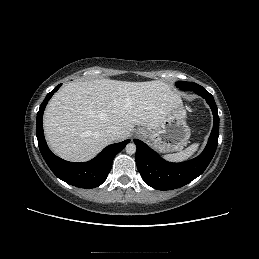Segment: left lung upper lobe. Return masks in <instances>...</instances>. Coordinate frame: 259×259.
<instances>
[{
  "mask_svg": "<svg viewBox=\"0 0 259 259\" xmlns=\"http://www.w3.org/2000/svg\"><path fill=\"white\" fill-rule=\"evenodd\" d=\"M176 86L181 90H193V91H196L202 87L196 83H191V82H177Z\"/></svg>",
  "mask_w": 259,
  "mask_h": 259,
  "instance_id": "obj_1",
  "label": "left lung upper lobe"
}]
</instances>
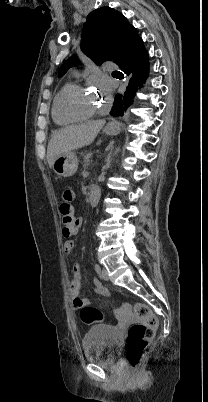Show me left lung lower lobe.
Here are the masks:
<instances>
[{
	"instance_id": "left-lung-lower-lobe-1",
	"label": "left lung lower lobe",
	"mask_w": 208,
	"mask_h": 402,
	"mask_svg": "<svg viewBox=\"0 0 208 402\" xmlns=\"http://www.w3.org/2000/svg\"><path fill=\"white\" fill-rule=\"evenodd\" d=\"M114 62L129 78L125 93L115 96L110 112L112 116H120L123 115L127 106L132 104L138 87L145 82L149 72L148 53L144 48L142 38L133 26H130Z\"/></svg>"
}]
</instances>
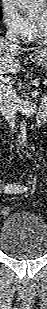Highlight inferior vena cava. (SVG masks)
Returning a JSON list of instances; mask_svg holds the SVG:
<instances>
[{
	"label": "inferior vena cava",
	"instance_id": "1",
	"mask_svg": "<svg viewBox=\"0 0 47 309\" xmlns=\"http://www.w3.org/2000/svg\"><path fill=\"white\" fill-rule=\"evenodd\" d=\"M6 39L15 44L19 45V41L14 35L12 28H9L5 35ZM0 104H1V112L7 119V121L14 125V121L17 114V107L19 98L17 96L16 90L13 88L12 84H2L0 91Z\"/></svg>",
	"mask_w": 47,
	"mask_h": 309
}]
</instances>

- [WHAT THE TASK REQUIRES] Check each line of the records above for the word "white" and report how many lines have it, as a number only.

- [WRITTEN ANSWER] 3